● **What to work on**
Copy out all the entries exactly.

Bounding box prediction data
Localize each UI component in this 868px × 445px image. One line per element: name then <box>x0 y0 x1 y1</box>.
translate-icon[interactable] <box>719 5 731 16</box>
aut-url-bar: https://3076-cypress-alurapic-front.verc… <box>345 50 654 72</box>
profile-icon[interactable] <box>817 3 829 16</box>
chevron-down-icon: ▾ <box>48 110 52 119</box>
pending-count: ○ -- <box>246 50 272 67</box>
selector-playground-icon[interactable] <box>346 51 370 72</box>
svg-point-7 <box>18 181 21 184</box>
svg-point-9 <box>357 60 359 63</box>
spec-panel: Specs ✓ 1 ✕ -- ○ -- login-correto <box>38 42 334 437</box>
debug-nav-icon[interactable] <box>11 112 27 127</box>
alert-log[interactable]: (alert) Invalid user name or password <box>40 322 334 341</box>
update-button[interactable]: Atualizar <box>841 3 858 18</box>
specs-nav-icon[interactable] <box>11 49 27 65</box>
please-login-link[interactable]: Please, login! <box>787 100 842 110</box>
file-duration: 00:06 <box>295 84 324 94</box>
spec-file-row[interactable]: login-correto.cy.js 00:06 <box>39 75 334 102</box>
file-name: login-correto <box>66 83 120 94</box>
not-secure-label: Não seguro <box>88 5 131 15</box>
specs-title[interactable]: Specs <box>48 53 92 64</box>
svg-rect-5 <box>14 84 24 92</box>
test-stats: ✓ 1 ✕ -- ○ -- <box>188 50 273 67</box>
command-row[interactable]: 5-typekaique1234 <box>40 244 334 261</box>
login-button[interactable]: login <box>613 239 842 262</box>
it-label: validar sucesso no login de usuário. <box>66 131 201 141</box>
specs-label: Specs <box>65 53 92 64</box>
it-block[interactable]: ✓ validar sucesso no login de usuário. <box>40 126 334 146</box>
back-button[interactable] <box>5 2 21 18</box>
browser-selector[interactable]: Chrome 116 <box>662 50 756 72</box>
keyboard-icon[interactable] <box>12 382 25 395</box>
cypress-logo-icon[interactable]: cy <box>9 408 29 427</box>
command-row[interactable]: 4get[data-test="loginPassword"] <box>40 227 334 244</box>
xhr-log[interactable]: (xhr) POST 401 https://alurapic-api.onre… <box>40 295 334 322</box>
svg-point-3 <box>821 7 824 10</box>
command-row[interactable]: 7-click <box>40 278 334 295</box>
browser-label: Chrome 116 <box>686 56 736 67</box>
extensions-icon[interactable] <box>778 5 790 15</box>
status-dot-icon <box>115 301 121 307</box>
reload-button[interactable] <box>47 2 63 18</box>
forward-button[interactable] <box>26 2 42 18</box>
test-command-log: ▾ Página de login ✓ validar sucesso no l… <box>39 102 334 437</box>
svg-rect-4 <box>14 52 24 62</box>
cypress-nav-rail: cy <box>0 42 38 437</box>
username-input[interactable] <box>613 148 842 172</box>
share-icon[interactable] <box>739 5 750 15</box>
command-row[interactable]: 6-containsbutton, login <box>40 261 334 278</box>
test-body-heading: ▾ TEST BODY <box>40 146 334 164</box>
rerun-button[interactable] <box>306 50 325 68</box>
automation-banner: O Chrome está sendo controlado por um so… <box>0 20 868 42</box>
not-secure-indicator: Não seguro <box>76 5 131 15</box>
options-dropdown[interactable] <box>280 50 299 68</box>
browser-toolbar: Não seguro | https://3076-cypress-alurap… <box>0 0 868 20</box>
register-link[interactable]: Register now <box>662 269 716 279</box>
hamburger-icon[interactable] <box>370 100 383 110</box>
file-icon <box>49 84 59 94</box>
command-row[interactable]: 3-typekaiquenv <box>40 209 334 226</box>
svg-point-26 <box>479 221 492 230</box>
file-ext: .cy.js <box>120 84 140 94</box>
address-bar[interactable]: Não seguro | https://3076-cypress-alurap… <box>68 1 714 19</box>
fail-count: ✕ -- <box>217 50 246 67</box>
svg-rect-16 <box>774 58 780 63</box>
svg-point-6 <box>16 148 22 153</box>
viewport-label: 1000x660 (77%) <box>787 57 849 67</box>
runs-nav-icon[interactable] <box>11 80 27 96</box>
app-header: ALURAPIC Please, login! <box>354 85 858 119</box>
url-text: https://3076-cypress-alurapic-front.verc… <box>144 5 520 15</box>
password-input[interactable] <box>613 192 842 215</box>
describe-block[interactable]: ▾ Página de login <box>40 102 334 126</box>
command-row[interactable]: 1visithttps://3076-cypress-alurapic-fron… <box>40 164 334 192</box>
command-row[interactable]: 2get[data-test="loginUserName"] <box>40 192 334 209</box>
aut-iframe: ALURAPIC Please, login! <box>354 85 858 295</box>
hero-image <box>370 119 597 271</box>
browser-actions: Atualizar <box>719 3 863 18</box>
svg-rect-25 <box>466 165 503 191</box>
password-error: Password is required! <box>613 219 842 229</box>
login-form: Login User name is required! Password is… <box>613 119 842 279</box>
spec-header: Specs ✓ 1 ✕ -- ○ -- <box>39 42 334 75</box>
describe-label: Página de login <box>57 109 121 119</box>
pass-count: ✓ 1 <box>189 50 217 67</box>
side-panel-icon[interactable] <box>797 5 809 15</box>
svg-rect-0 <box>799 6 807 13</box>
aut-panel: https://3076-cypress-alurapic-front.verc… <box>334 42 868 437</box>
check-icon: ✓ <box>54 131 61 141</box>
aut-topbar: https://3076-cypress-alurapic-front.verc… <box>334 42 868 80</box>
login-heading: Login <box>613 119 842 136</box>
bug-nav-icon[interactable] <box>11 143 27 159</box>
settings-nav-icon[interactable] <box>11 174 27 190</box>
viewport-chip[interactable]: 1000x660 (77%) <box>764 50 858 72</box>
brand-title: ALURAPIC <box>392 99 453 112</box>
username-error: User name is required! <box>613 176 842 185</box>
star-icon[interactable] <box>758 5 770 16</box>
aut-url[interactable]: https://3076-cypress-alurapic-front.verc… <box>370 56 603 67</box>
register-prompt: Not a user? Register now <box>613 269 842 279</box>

● **Solution to the exercise**
Localize each UI component in this 868px × 445px image. One line per element: name then <box>x0 y0 x1 y1</box>.
translate-icon[interactable] <box>719 5 731 16</box>
aut-url-bar: https://3076-cypress-alurapic-front.verc… <box>345 50 654 72</box>
profile-icon[interactable] <box>817 3 829 16</box>
chevron-down-icon: ▾ <box>48 110 52 119</box>
pending-count: ○ -- <box>246 50 272 67</box>
selector-playground-icon[interactable] <box>346 51 370 72</box>
svg-point-7 <box>18 181 21 184</box>
svg-point-9 <box>357 60 359 63</box>
spec-panel: Specs ✓ 1 ✕ -- ○ -- login-correto <box>38 42 334 437</box>
debug-nav-icon[interactable] <box>11 112 27 127</box>
alert-log[interactable]: (alert) Invalid user name or password <box>40 322 334 341</box>
update-button[interactable]: Atualizar <box>841 3 858 18</box>
specs-nav-icon[interactable] <box>11 49 27 65</box>
please-login-link[interactable]: Please, login! <box>787 100 842 110</box>
file-duration: 00:06 <box>295 84 324 94</box>
spec-file-row[interactable]: login-correto.cy.js 00:06 <box>39 75 334 102</box>
file-name: login-correto <box>66 83 120 94</box>
not-secure-label: Não seguro <box>88 5 131 15</box>
specs-title[interactable]: Specs <box>48 53 92 64</box>
svg-rect-5 <box>14 84 24 92</box>
test-stats: ✓ 1 ✕ -- ○ -- <box>188 50 273 67</box>
command-row[interactable]: 5-typekaique1234 <box>40 244 334 261</box>
login-button[interactable]: login <box>613 239 842 262</box>
it-label: validar sucesso no login de usuário. <box>66 131 201 141</box>
specs-label: Specs <box>65 53 92 64</box>
it-block[interactable]: ✓ validar sucesso no login de usuário. <box>40 126 334 146</box>
back-button[interactable] <box>5 2 21 18</box>
browser-selector[interactable]: Chrome 116 <box>662 50 756 72</box>
keyboard-icon[interactable] <box>12 382 25 395</box>
cypress-logo-icon[interactable]: cy <box>9 408 29 427</box>
command-row[interactable]: 4get[data-test="loginPassword"] <box>40 227 334 244</box>
xhr-log[interactable]: (xhr) POST 401 https://alurapic-api.onre… <box>40 295 334 322</box>
svg-point-3 <box>821 7 824 10</box>
command-row[interactable]: 7-click <box>40 278 334 295</box>
browser-label: Chrome 116 <box>686 56 736 67</box>
extensions-icon[interactable] <box>778 5 790 15</box>
status-dot-icon <box>115 301 121 307</box>
reload-button[interactable] <box>47 2 63 18</box>
forward-button[interactable] <box>26 2 42 18</box>
test-command-log: ▾ Página de login ✓ validar sucesso no l… <box>39 102 334 437</box>
svg-rect-4 <box>14 52 24 62</box>
cypress-nav-rail: cy <box>0 42 38 437</box>
username-input[interactable] <box>613 148 842 172</box>
share-icon[interactable] <box>739 5 750 15</box>
command-row[interactable]: 6-containsbutton, login <box>40 261 334 278</box>
test-body-heading: ▾ TEST BODY <box>40 146 334 164</box>
rerun-button[interactable] <box>306 50 325 68</box>
automation-banner: O Chrome está sendo controlado por um so… <box>0 20 868 42</box>
not-secure-indicator: Não seguro <box>76 5 131 15</box>
options-dropdown[interactable] <box>280 50 299 68</box>
browser-toolbar: Não seguro | https://3076-cypress-alurap… <box>0 0 868 20</box>
register-link[interactable]: Register now <box>662 269 716 279</box>
hamburger-icon[interactable] <box>370 100 383 110</box>
file-icon <box>49 84 59 94</box>
command-row[interactable]: 3-typekaiquenv <box>40 209 334 226</box>
svg-point-26 <box>479 221 492 230</box>
file-ext: .cy.js <box>120 84 140 94</box>
address-bar[interactable]: Não seguro | https://3076-cypress-alurap… <box>68 1 714 19</box>
fail-count: ✕ -- <box>217 50 246 67</box>
svg-rect-16 <box>774 58 780 63</box>
svg-point-6 <box>16 148 22 153</box>
viewport-label: 1000x660 (77%) <box>787 57 849 67</box>
runs-nav-icon[interactable] <box>11 80 27 96</box>
app-header: ALURAPIC Please, login! <box>354 85 858 119</box>
url-text: https://3076-cypress-alurapic-front.verc… <box>144 5 520 15</box>
password-input[interactable] <box>613 192 842 215</box>
describe-block[interactable]: ▾ Página de login <box>40 102 334 126</box>
command-row[interactable]: 1visithttps://3076-cypress-alurapic-fron… <box>40 164 334 192</box>
command-row[interactable]: 2get[data-test="loginUserName"] <box>40 192 334 209</box>
aut-iframe: ALURAPIC Please, login! <box>354 85 858 295</box>
hero-image <box>370 119 597 271</box>
browser-actions: Atualizar <box>719 3 863 18</box>
svg-rect-25 <box>466 165 503 191</box>
password-error: Password is required! <box>613 219 842 229</box>
login-form: Login User name is required! Password is… <box>613 119 842 279</box>
spec-header: Specs ✓ 1 ✕ -- ○ -- <box>39 42 334 75</box>
describe-label: Página de login <box>57 109 121 119</box>
pass-count: ✓ 1 <box>189 50 217 67</box>
side-panel-icon[interactable] <box>797 5 809 15</box>
svg-rect-0 <box>799 6 807 13</box>
aut-panel: https://3076-cypress-alurapic-front.verc… <box>334 42 868 437</box>
check-icon: ✓ <box>54 131 61 141</box>
aut-topbar: https://3076-cypress-alurapic-front.verc… <box>334 42 868 80</box>
login-heading: Login <box>613 119 842 136</box>
bug-nav-icon[interactable] <box>11 143 27 159</box>
settings-nav-icon[interactable] <box>11 174 27 190</box>
viewport-chip[interactable]: 1000x660 (77%) <box>764 50 858 72</box>
brand-title: ALURAPIC <box>392 99 453 112</box>
username-error: User name is required! <box>613 176 842 185</box>
star-icon[interactable] <box>758 5 770 16</box>
aut-url[interactable]: https://3076-cypress-alurapic-front.verc… <box>370 56 603 67</box>
register-prompt: Not a user? Register now <box>613 269 842 279</box>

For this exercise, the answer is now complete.